All of which leads us towards the element that interests us most: the moral choices facing the player and how this adjusts the gameplay. In the walkthrough we witness Joel using the new inventory system to fashion a Molotov cocktail, brutally burning one of the Hunters to death. The alcohol and bandages used to create the weapon can be used for medicinal purposes, so there's clearly a strong resource-management component to the game. But more interesting than that is Ellie's disgusted response - in her eyes, Joel has crossed a line. We're curious just how far Naughty Dog will go here: whether Ellie develops as a character based on the experiences she is exposed to by the player, or if she progresses on a simpler, more linear path, with a set series of contextual responses to specific scenarios. The choices the developer makes here could have a fundamental effect on how players choose to tackle the game.

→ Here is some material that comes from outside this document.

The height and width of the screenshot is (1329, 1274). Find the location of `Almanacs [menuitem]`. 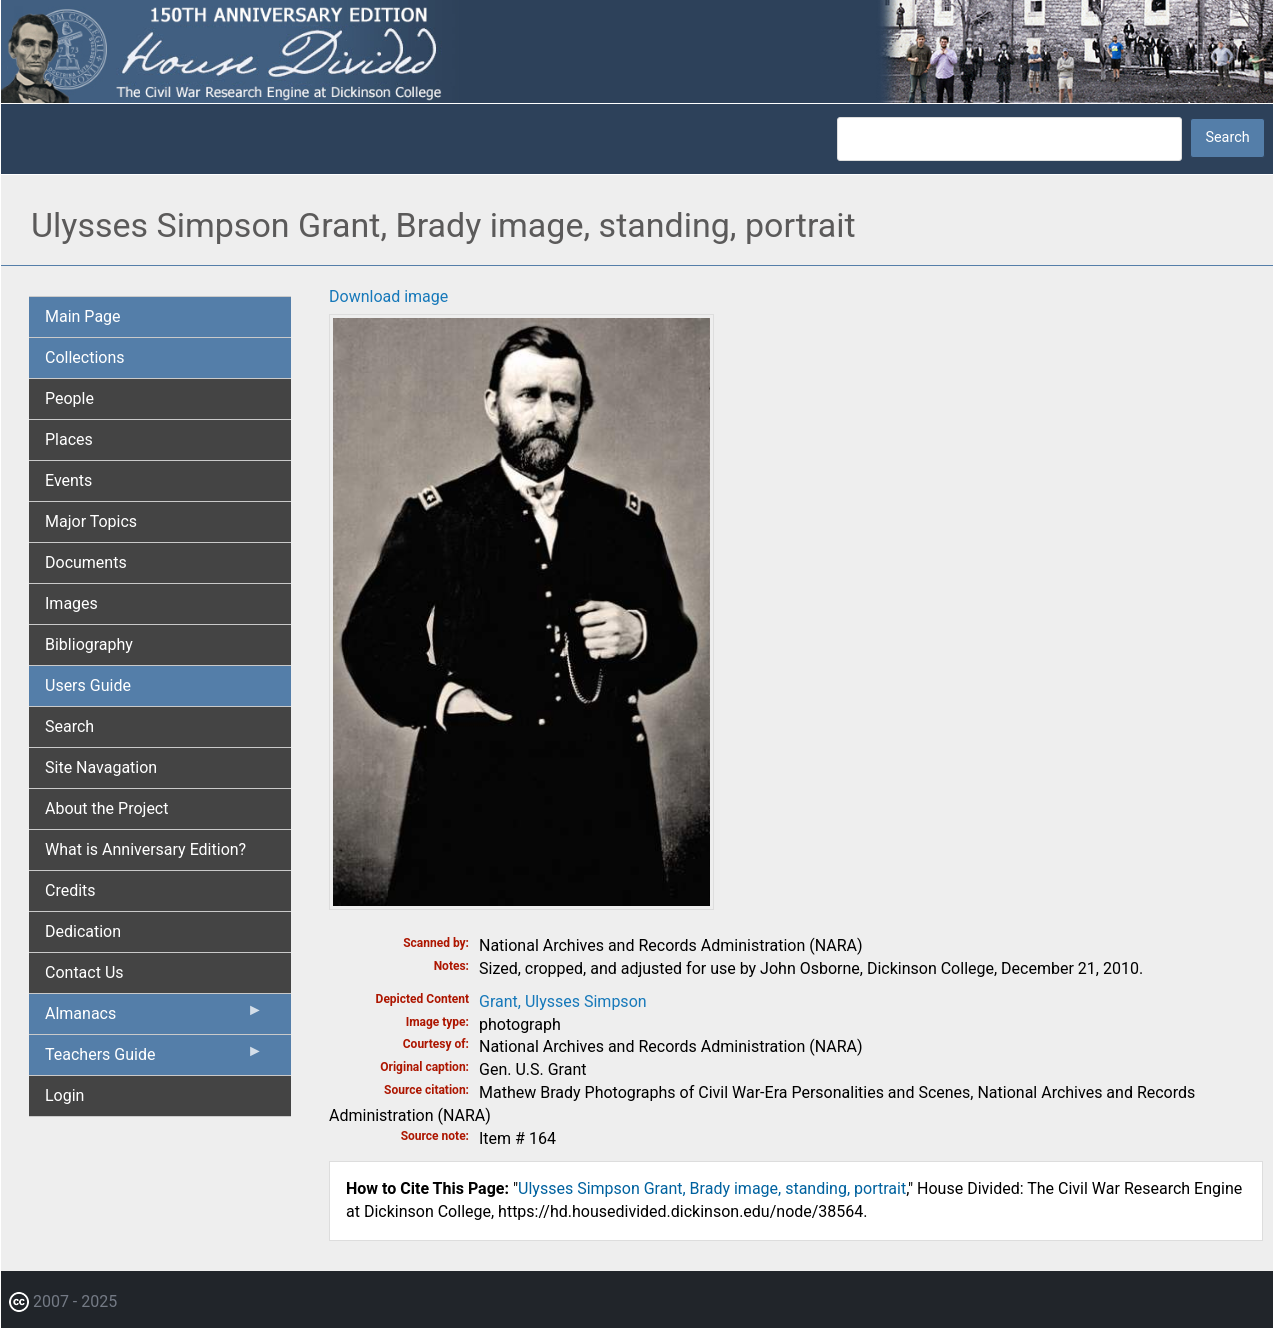 Almanacs [menuitem] is located at coordinates (154, 1018).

Based on the pedigree of the developers, it's extremely unlikely that The Last of Us will disappoint in terms of the technological fundamentals - after all, Naughty Dog's production values are beyond reproach. There's clearly a phenomenal level of potential here, but the developer needs to comprehensively overcome one of the few weaknesses of Uncharted 3: its inconsistent, often infuriating AI. The Santa Monica-based studio is still playing its cards close to its chest here - we've only been afforded a brief glimpse into the world of The Last of Us - but all the signs look good, and the freeform, almost dynamic narrative perhaps offers us a first look at the kind of storytelling and gameplay we expect to feature prominently in top-tier next-gen titles.